Look, I hate to always be the spoilsport. I know it’s tempting to encourage your dog to make new friends, especially if he’s digging it. (Ha. digging it.) But greeting other dogs while on-leash may not always be the best choice for your dog.
See, dogs prefer to greet other dogs in a very specific manner. In a typical greeting, a social dog will approach an unfamiliar dog in a banana curve with a loose body. The dogs will quickly sniff each other’s noses, then rear ends, and finally sniff noses again, focused but relaxed. If they were to meet each other off-leash, they may move on after a few seconds, they may play, sniff or run together or they may even fight. Or maybe they’d find something more exciting to do with the afternoon. What they won’t do is stand around, awkwardly, while their people stare at them urging them to be friends.
Fight or Flight
On-leash greetings can often create too much tension for dogs to handle. In an instant, dogs (and people) can become tangled up in the leashes- not a great scenario for dogs who have just met and are feeling vulnerable on-leash. Dogs have a fight or flight response. They typically will try their best to get away. If a dog is on-leash, he may feel his flight option has been eliminated. That leaves him with only one option, even if he is the lover-not-a-fighter type.
Dog Communication Reduced
Dogs communicate primarily by scent and body language. They are sensitive to very minor changes in position and eye contact. Dogs who may be great at interacting off-leash will sometimes have on-leash reactivity issues. This may be due, in part, to the confusion that occurs when body language is stifled by forced greetings. In addition, the dog has no room to perform displacement behaviors, such as sniffing, which may alleviate stress.
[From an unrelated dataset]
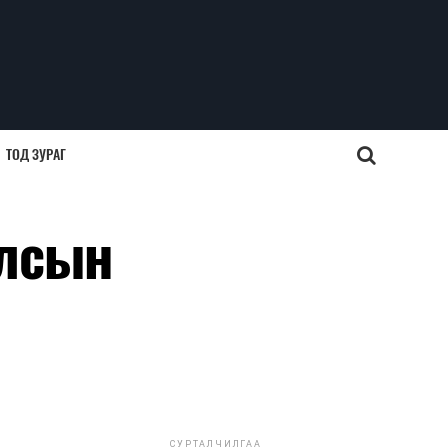
ТОД ЗУРАГ
улсын
СУРТАЛЧИЛГАА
Not All Dogs Want to Make Friends
Not all dogs want to be social butterflies. Maybe your dog is reactive on-leash, maybe the dog heading your way is afraid of other dogs and their owner has never even noticed. Dog sociability generally declines with age and, after age 5 or so, many dogs feel they have enough friends. Do you want to shake hands with every person you come across in the mall? Not me. Some dogs don’t want to sniff up another dog. Or be sniffed up!
Reinforces Bad Habits
Say we know both dogs are dog-social. In fact, they’re so excited to see one another that they have forgotten their lovely leash manners. One might think “Oh, what’s the harm in a little pulling between friends?” The harm is that inappropriate behavior is being reinforced and getting stronger. Do you really want your dog to get better at pulling? No.
Psst. On-leash greetings undermine polite walking skills. The goal for passing another dog is exhibiting only mild interest. Need help getting there? Schedule a visit!
Stand Up for Dogs
Not only do we not know the person coming toward us with their “He’s friendly!” dog, but we also don’t know their experience or skill level as a pet dog owner or handler. Safe to bet if they are chasing me and the nervous dog I am walking up the street, they are the very last dog and human we need to greet. Your dog is not for the amusement of the general public, or for anyone to practice their own dog’s social skills. You’re not there to be polite. Remember: you are the one who has to live with your dog.
Walks Should be Fun
Let’s talk about kids. We love to see our dogs greet tiny humans. It warms the heart. But not every dog feels secure enough to greet complete strangers and many do not have experience with children. By avoiding these interactions while you are unsure, you are ensuring that all of their experiences on our watch are positive ones.
But just say both dogs appear to be friendly, well-behaved, consenting adults who would just like to say what’s up. How about then? Well… Maybe?
Appropriate greetings do not come naturally for dogs or people, we all have to learn them. So, how does a dog get these beneficial skills, socialization, and exercise? If your dog is interested in making some new friends, here are some things you might consider:
A Few Good Friends
Securely fenced yards are the best places to let dogs play with compatible and social dogs. Play should be supervised and frequent breaks are important too. End the session on a good note when the dogs are tired. Don’t wait until they are exhausted.
If you have a friend with a dog, leash up your dogs and go for a nice long walk together. Parallel walking keeps the dogs busy walking but without all that tension. All their needs are being met and you’re getting some exercise and social time with your friend too. It’s a win-win for the dogs and the people.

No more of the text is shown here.